Meteor's Discourse

by Cyanidecafe



Category: Hunter X Hunter
Genre: Gen
Language: English
Status: Completed
Published: 2017-03-01
Updated: 2017-03-01
Packaged: 2018-09-27 18:07:22
Rating: General Audiences
Warnings: No Archive Warnings Apply
Chapters: 1
Words: 1,541
Publisher: archiveofourown.org
Story URL: https://archiveofourown.org/works/10037609
Author URL: https://archiveofourown.org/users/Cyanidecafe/pseuds/Cyanidecafe
Summary: If you can shed tears for your lost comrade, if you understand that it hurts, how can you so heartlessly murder innocent people?”





	

When Uvogin died, the Phantom Troupe mourned for days. His death hung above them like a dark cloud, a reminder to the rest that being a Spider, while lucrative, also meant that they were ready to face death at any moment.  The usually straightforward, jovial Enhancer had went and got himself killed and to add insult to their injury, none of them could even locate his body. That idiot just headed out one day and never came back. The ones who took it the hardest were the Leader and Nobunaga; both had shed genuine tears at the loss.

Even if the Leader had always emphasised that no member should worry excessively at the prospect of losing the Spiders’ Head, they all knew that whenever a Leg was lost it was the Leader who took to heart the most. He cared for them more than he was willing to allow them to care for him; as much as they were his underlings, they belonged to him as much as he belonged to them. They were a team, a family of sorts if you will, all hailing from the different crevices of Meteor City who had come together and became all each other could rely on and trust. There were no traitors in the Troupe.

People have asked them this since as far as they can remember, even before their Troupe days back in Meteor City, as they scavenged to live like rats, people have asked them this. It is a question they do not bother to grace with an answer though they all clearly knew. For those who had to ask this would never understand in the first place. They did not owe anybody any answers, just as nobody ever answered their questions. They were thieves and they were hated anyway.

_“If you can shed tears for your lost comrade, if you understand that it hurts, how can you so heartlessly murder innocent people?”_

To the inhabitants of Meteor City, it is those that ask this question who do not truly understand how exactly it hurts to lose a friend.
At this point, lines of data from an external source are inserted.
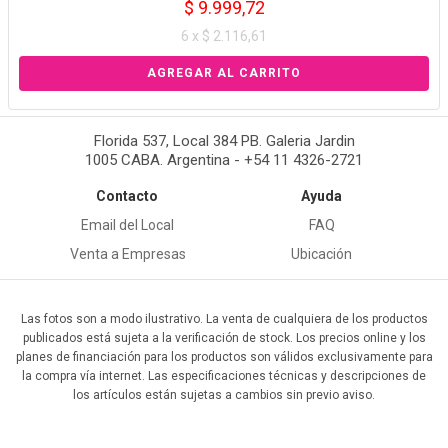
$ 9.999,72
6 x $ 2.116,61
Florida 537, Local 384 PB. Galeria Jardin
1005 CABA. Argentina - +54 11 4326-2721
Contacto
Ayuda
Email del Local
FAQ
Venta a Empresas
Ubicación
Las fotos son a modo ilustrativo. La venta de cualquiera de los productos
publicados está sujeta a la verificación de stock. Los precios online y los
planes de financiación para los productos son válidos exclusivamente para
la compra vía internet. Las especificaciones técnicas y descripciones de
los artículos están sujetas a cambios sin previo aviso.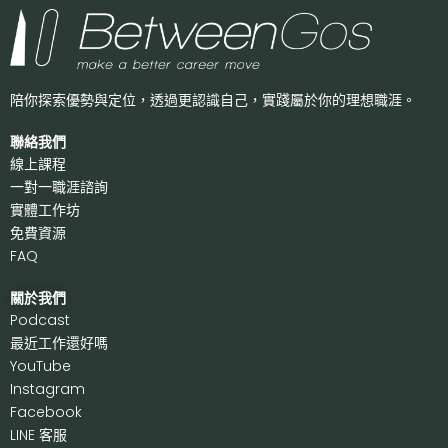
陪你探索優勢與定位，透過更認識自己，
實踐屬於你的理想職涯。
聯絡我們
線上課程
一對一職涯諮詢
實體工作坊
免費資源
FAQ
關於我們
P
odcast
最近工作還好嗎
Y
ouTube
I
nstagram
F
acebook
LI
NE 客服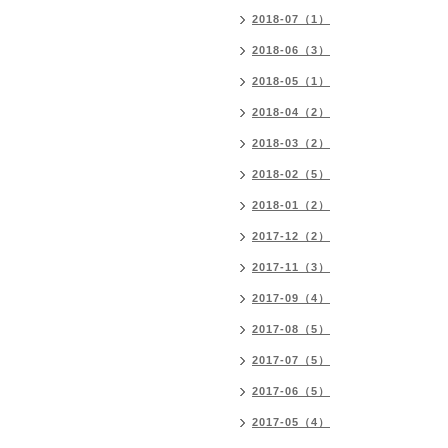
2018-07（1）
2018-06（3）
2018-05（1）
2018-04（2）
2018-03（2）
2018-02（5）
2018-01（2）
2017-12（2）
2017-11（3）
2017-09（4）
2017-08（5）
2017-07（5）
2017-06（5）
2017-05（4）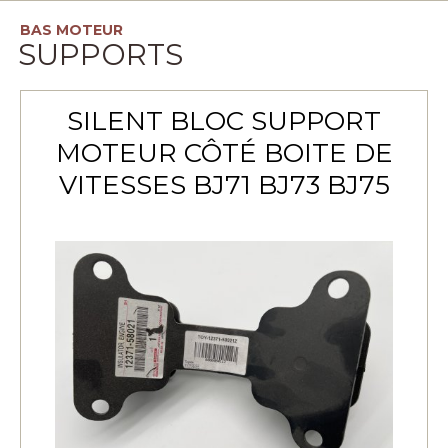
BAS MOTEUR
SUPPORTS
SILENT BLOC SUPPORT
MOTEUR CÔTÉ BOITE DE
VITESSES BJ71 BJ73 BJ75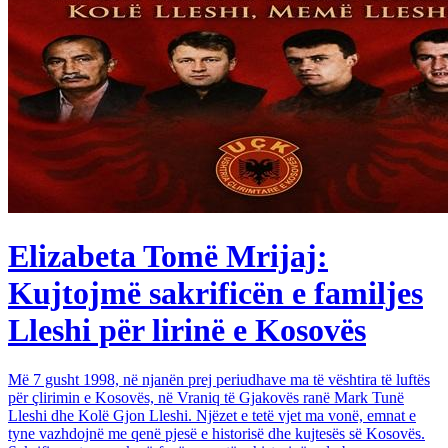
Elizabeta Tomë Mrijaj:
Kujtojmë sakrificën e familjes
Lleshi për lirinë e Kosovës
Më 7 gusht 1998, në njanën prej periudhave ma të vështira të luftës
për çlirimin e Kosovës, në Vraniq të Gjakovës ranë Mark Tunë
Lleshi dhe Kolë Gjon Lleshi. Njëzet e tetë vjet ma vonë, emnat e
tyne vazhdojnë me qenë pjesë e historisë dhe kujtesës së Kosovës.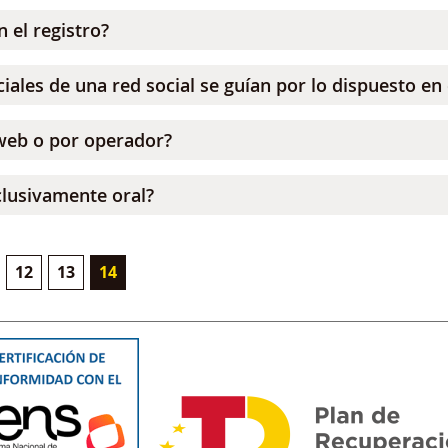
n el registro?
les de una red social se guían por lo dispuesto en e
 web o por operador?
xclusivamente oral?
ina
Página
Página
Página actual
12
13
14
Would you cry for just anyone? If someone you did not know died today, would you cry? Would you have enough tears for the whole world, for every worthless cadaver?

So many died in Meteor City every day it was a sight too common to attribute notice. Could anyone have enough tears to shed for every tragedy here? It was preposterous that these people who grew up in clean, proper cities expected tears to be shed for every death in this world; they were hypocrites, choosing to ignore the suffering of the rest only to show pity to the deaths they deem convenient choose to feel for. They had no right to question the people of Meteor City.

Meteor City may be located merely 80 kilometres from the closest major city, but it both exists and does not. Setting foot in Meteor, it is not difficult to imagine that you have entered an entirely different country, planet even.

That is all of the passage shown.